RECORDS SHOWN

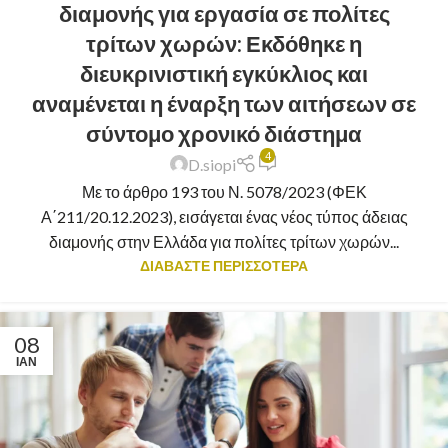
διαμονής για εργασία σε πολίτες
τρίτων χωρών: Εκδόθηκε η
διευκρινιστική εγκύκλιος και
αναμένεται η έναρξη των αιτήσεων σε
σύντομο χρονικό διάστημα
4
D.siopi
Με το άρθρο 193 του Ν. 5078/2023 (ΦΕΚ
Α΄211/20.12.2023), εισάγεται ένας νέος τύπος άδειας
διαμονής στην Ελλάδα για πολίτες τρίτων χωρών...
ΔΙΑΒΑΣΤΕ ΠΕΡΙΣΣΟΤΕΡΑ
08
ΙΑΝ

EXERCISE AIM
Lines from the one containing "Με το άρθρο 193 του Ν. 5078/2023 (ΦΕΚ" through the final line of the entries above are to be output exactly; omit all others.

REPLY
Με το άρθρο 193 του Ν. 5078/2023 (ΦΕΚ
Α΄211/20.12.2023), εισάγεται ένας νέος τύπος άδειας
διαμονής στην Ελλάδα για πολίτες τρίτων χωρών...
ΔΙΑΒΑΣΤΕ ΠΕΡΙΣΣΟΤΕΡΑ
08
ΙΑΝ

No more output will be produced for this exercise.